In the low-dose group, menstrual pain was reduced in 46.4% and 43.4% of women in the two trials, respectively. The higher dose reduced pain in 75.8% and 72.4% of participants, and placebo-treated patients reported reductions by 19.6% and 22.7%.

Non-menstrual pelvic pain was reduced in 50.4% and 49.8% among low-dose, and 54.5% and 57.8% of high-dose patients. Figures for placebo were 36.5% in both trials. The trials also demonstrated that the pain reduction was sustained over six months.

Elagolix is a drug acting on estrogen, and so, there was a specific focus on estrogen-related side effects in the trials. Decreased bone mineral density and hot flushes were more common among those receiving elagolix than placebo, as were increased levels of blood fats.

“Endometriosis is associated with painful symptoms that can be debilitating and there have been few recent medical advancements for women suffering from this disease,” Rob Scott, MD, Vice President, Development and Chief Medical Officer at AbbVie, said in a press release.
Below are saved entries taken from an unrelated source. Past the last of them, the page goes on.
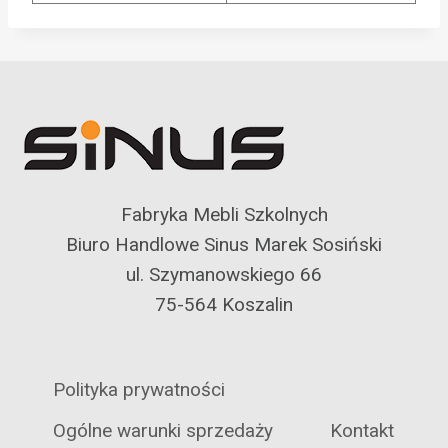
Fabryka Mebli Szkolnych
Biuro Handlowe Sinus Marek Sosiński
ul. Szymanowskiego 66
75-564 Koszalin
Polityka prywatności
Ogólne warunki sprzedaży
Kontakt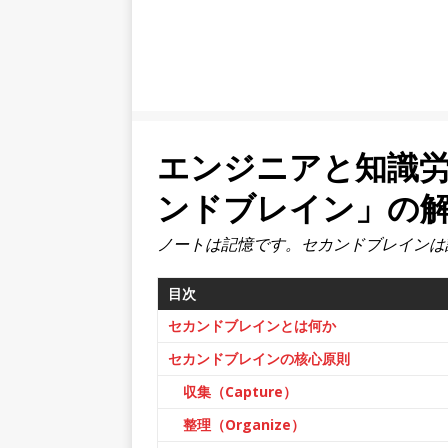
エンジニアと知識
ンドブレイン」の
ノートは記憶です。セカンドブレインは
目次
セカンドブレインとは何か
セカンドブレインの核心原則
収集（Capture）
整理（Organize）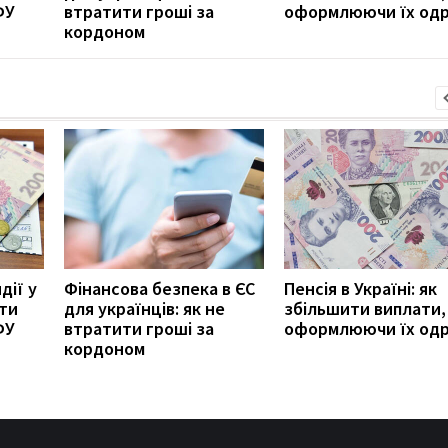
ФУ
втратити гроші за
оформлюючи їх од
кордоном
дії у
Фінансова безпека в ЄС
Пенсія в Україні: як
ити
для українців: як не
збільшити виплати,
ФУ
втратити гроші за
оформлюючи їх од
кордоном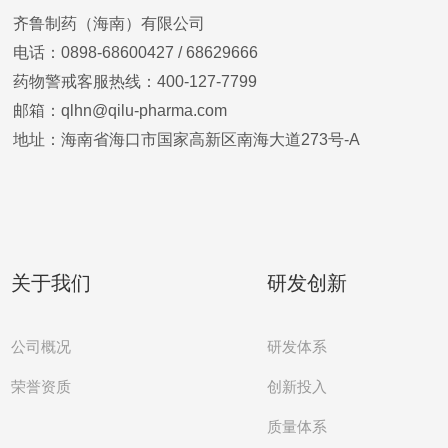
齐鲁制药（海南）有限公司
电话：0898-68600427 /
68629666
药物警戒客服热线：400-127-7799
邮箱：qlhn@qilu-pharma.com
地址：海南省海口市国家高新区南海大道273号-A
关于我们
研发创新
公司概况
研发体系
创新投入
荣誉资质
质量体系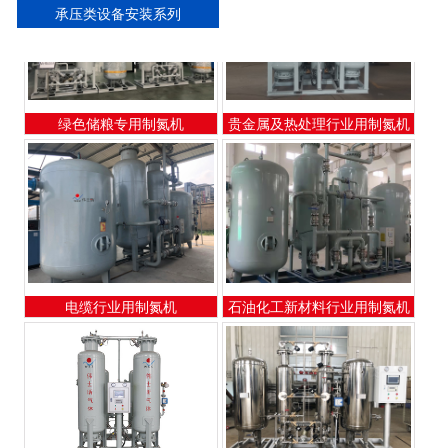
承压类设备安装系列
绿色储粮专用制氮机
贵金属及热处理行业用制氮机
电缆行业用制氮机
石油化工新材料行业用制氮机
电子行业专用制氮机
医药行业用制氮机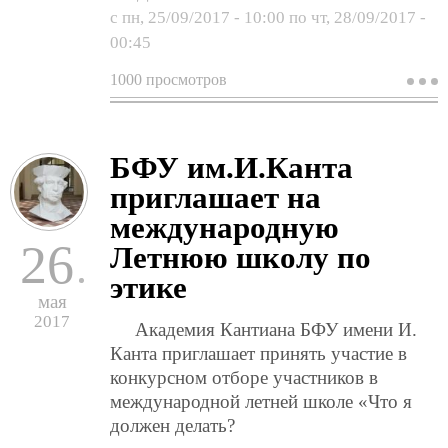
с
пн, 25/09/2017 - 10:00
по
чт, 28/09/2017 -
00:45
1000 просмотров
о
м
к
"
л
БФУ им.И.Канта
г
о
приглашает на
международную
26
Летнюю школу по
этике
мая
2017
Академия Кантиана БФУ имени И.
Канта приглашает принять участие в
конкурсном отборе участников в
международной летней школе «Что я
должен делать?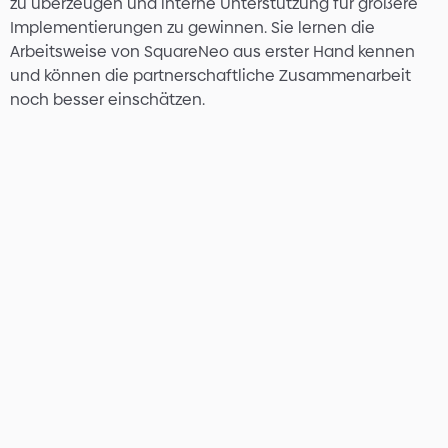
zu überzeugen und interne Unterstützung für größere
Implementierungen zu gewinnen. Sie lernen die
Arbeitsweise von SquareNeo aus erster Hand kennen
und können die partnerschaftliche Zusammenarbeit
noch besser einschätzen.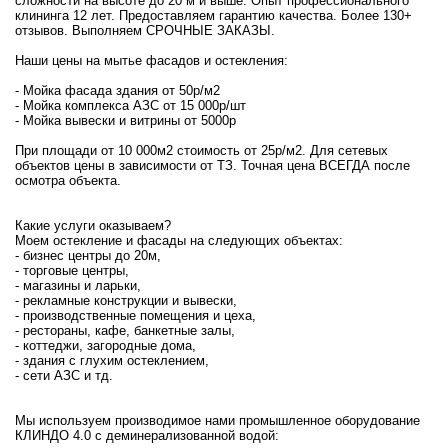
сложности на высоте до 20 м и выше. Опыт профессионального
клининга 12 лет. Предоставляем гарантию качества. Более 130+
отзывов. Выполняем СРОЧНЫЕ ЗАКАЗЫ.
Наши цены на мытье фасадов и остекления:
- Мойка фасада здания от 50р/м2
- Мойка комплекса АЗС от 15 000р/шт
- Мойка вывески и витрины от 5000р
При площади от 10 000м2 стоимость от 25р/м2. Для сетевых
объектов цены в зависимости от ТЗ. Точная цена ВСЕГДА после
осмотра объекта.
Какие услуги оказываем?
Моем остекление и фасады на следующих объектах:
- бизнес центры до 20м,
- торговые центры,
- магазины и ларьки,
- рекламные конструкции и вывески,
- производственные помещения и цеха,
- рестораны, кафе, банкетные залы,
- коттеджи, загородные дома,
- здания с глухим остеклением,
- сети АЗС и тд.
Мы используем производимое нами промышленное оборудование
КЛИНДО 4.0 с деминерализованной водой: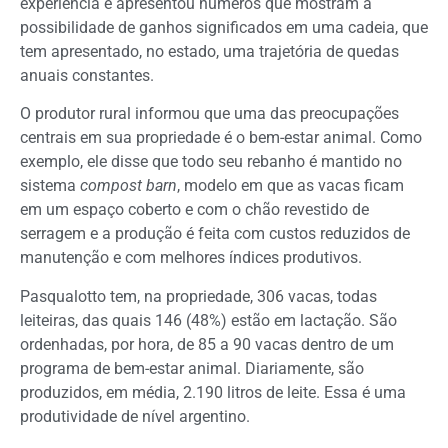
experiência e apresentou números que mostram a
possibilidade de ganhos significados em uma cadeia, que
tem apresentado, no estado, uma trajetória de quedas
anuais constantes.
O produtor rural informou que uma das preocupações
centrais em sua propriedade é o bem-estar animal. Como
exemplo, ele disse que todo seu rebanho é mantido no
sistema
compost barn
, modelo em que as vacas ficam
em um espaço coberto e com o chão revestido de
serragem e a produção é feita com custos reduzidos de
manutenção e com melhores índices produtivos.
Pasqualotto tem, na propriedade, 306 vacas, todas
leiteiras, das quais 146 (48%) estão em lactação. São
ordenhadas, por hora, de 85 a 90 vacas dentro de um
programa de bem-estar animal. Diariamente, são
produzidos, em média, 2.190 litros de leite. Essa é uma
produtividade de nível argentino.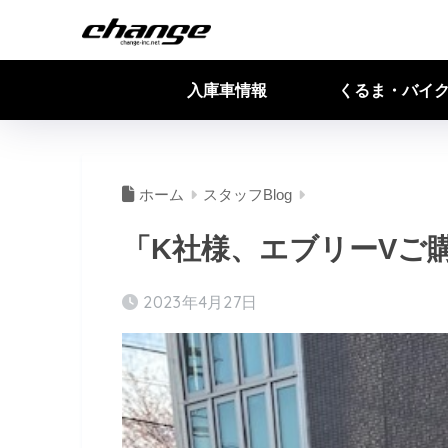
入庫車情報
くるま・バイ
ホーム
スタッフBlog
「K社様、エブリーVご
2023年4月27日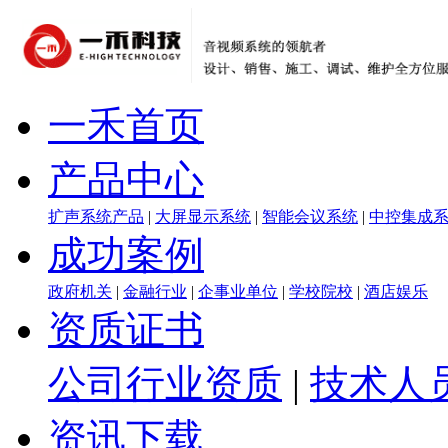
一禾首页
产品中心
扩声系统产品
|
大屏显示系统
|
智能会议系统
|
中控集成
成功案例
政府机关
|
金融行业
|
企事业单位
|
学校院校
|
酒店娱乐
资质证书
公司行业资质
|
技术人
资讯下载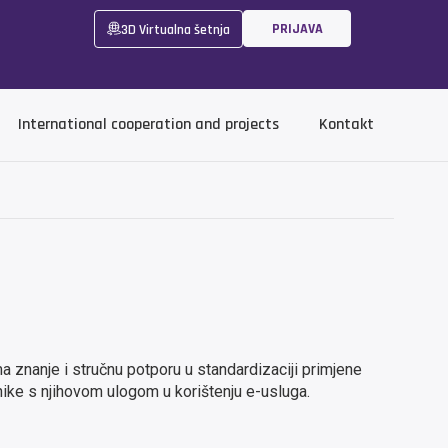
PRIJAVA
3D Virtualna šetnja
International cooperation and projects
Kontakt
ma znanje i stručnu potporu u standardizaciji primjene
nike s njihovom ulogom u korištenju e-usluga.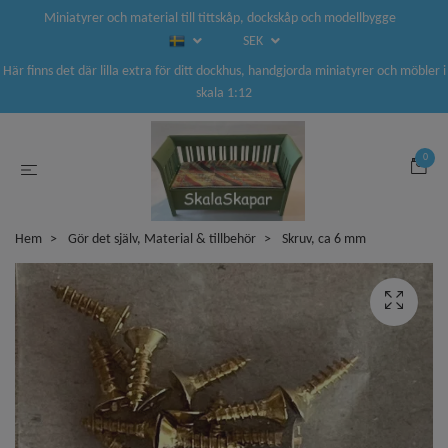
Miniatyrer och material till tittskåp, dockskåp och modellbygge
SEK
Här finns det där lilla extra för ditt dockhus, handgjorda miniatyrer och möbler i
skala 1:12
0
Hem
Gör det själv, Material & tillbehör
Skruv, ca 6 mm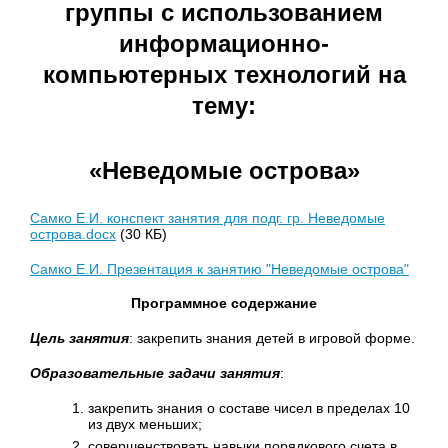
группы с использованием
информационно-
компьютерных технологий на
тему:
«Неведомые острова»
Самко Е.И. конспект занятия для подг. гр. Неведомые
острова.docx
(30 КБ)
Самко Е.И. Презентация к занятию "Неведомые острова"
Программное содержание
Цель занятия
: закрепить знания детей в игровой форме.
Образовательные задачи занятия
:
закрепить знания о составе чисел в пределах 10
из двух меньших;
совершенствовать навыки порядкового счета в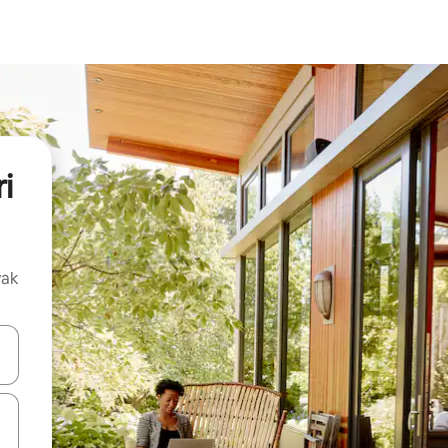
i
vak
oz njih pomoću strelica nagore i nadolje, kao i da ih istražujte dodirom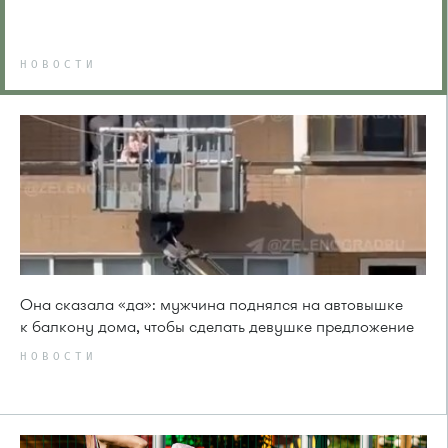
НОВОСТИ
Она сказала «да»: мужчина поднялся на автовышке
к балкону дома, чтобы сделать девушке предложение
НОВОСТИ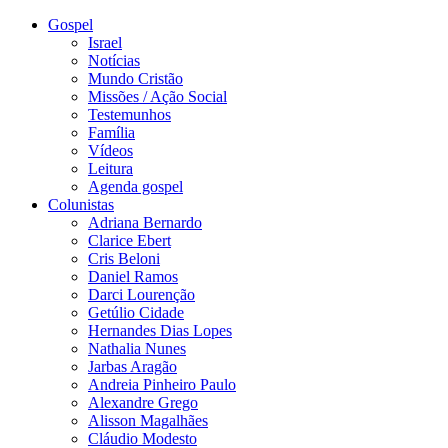
Gospel
Israel
Notícias
Mundo Cristão
Missões / Ação Social
Testemunhos
Família
Vídeos
Leitura
Agenda gospel
Colunistas
Adriana Bernardo
Clarice Ebert
Cris Beloni
Daniel Ramos
Darci Lourenção
Getúlio Cidade
Hernandes Dias Lopes
Nathalia Nunes
Jarbas Aragão
Andreia Pinheiro Paulo
Alexandre Grego
Alisson Magalhães
Cláudio Modesto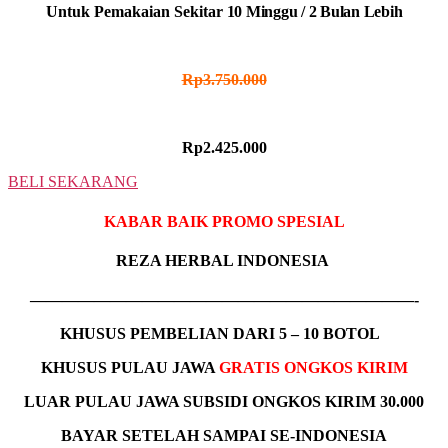
Untuk Pemakaian Sekitar
10 Minggu / 2 Bulan Lebih
HARGA NORMAL
Rp3.750.000
HARGA PROMO
Rp2.425.000
BELI SEKARANG
KABAR BAIK PROMO SPESIAL
REZA HERBAL INDONESIA
————————————————————————-
KHUSUS
PEMBELIAN DARI 5 – 10 BOTOL
KHUSUS PULAU JAWA
GRATIS ONGKOS KIRIM
LUAR PULAU JAWA SUBSIDI ONGKOS KIRIM 30.000
BAYAR SETELAH SAMPAI SE-INDONESIA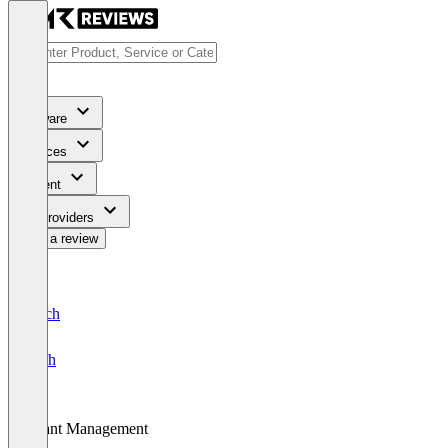
Software
Services
Content
For Providers
Write a review
Deutsch
English
Grant Management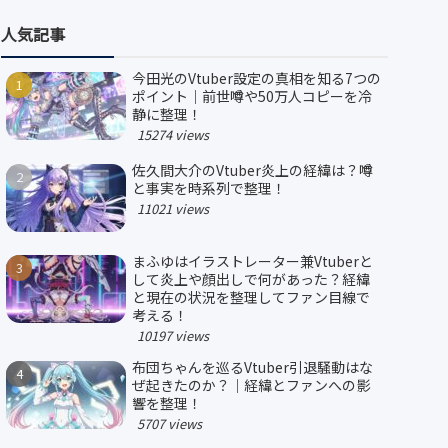
人気記事
今田光のVtuber設定の真相を知る7つの
ポイント｜前世噂や50万人コピーを冷
静に整理！
15274 views
佐久間大介のVtuber炎上の経緯は？噂
と事実を時系列で整理！
11021 views
まふゆはイラストレーター兼Vtuberと
して炎上や顔出しで何があった？経緯
と現在の状況を整理してファン目線で
考える！
10197 views
布団ちゃんを巡るVtuber引退騒動はな
ぜ起きたのか？｜経緯とファンへの影
響を整理！
5707 views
“These results highlight the efficacy and safety profile of elagolix and demonstrate its potential to be an important treatment option for women suffering from endometriosis,” he added.

Data presented earlier also showed that the treatment improved the quality of life among study participants.

In addition to detailing the efficacy and safety of elagolix, based on the two Phase 3 trials, the presentations at the World Congress on Endometriosis delve into the treatment’s effects on sex hormones and ovulation in healthy women.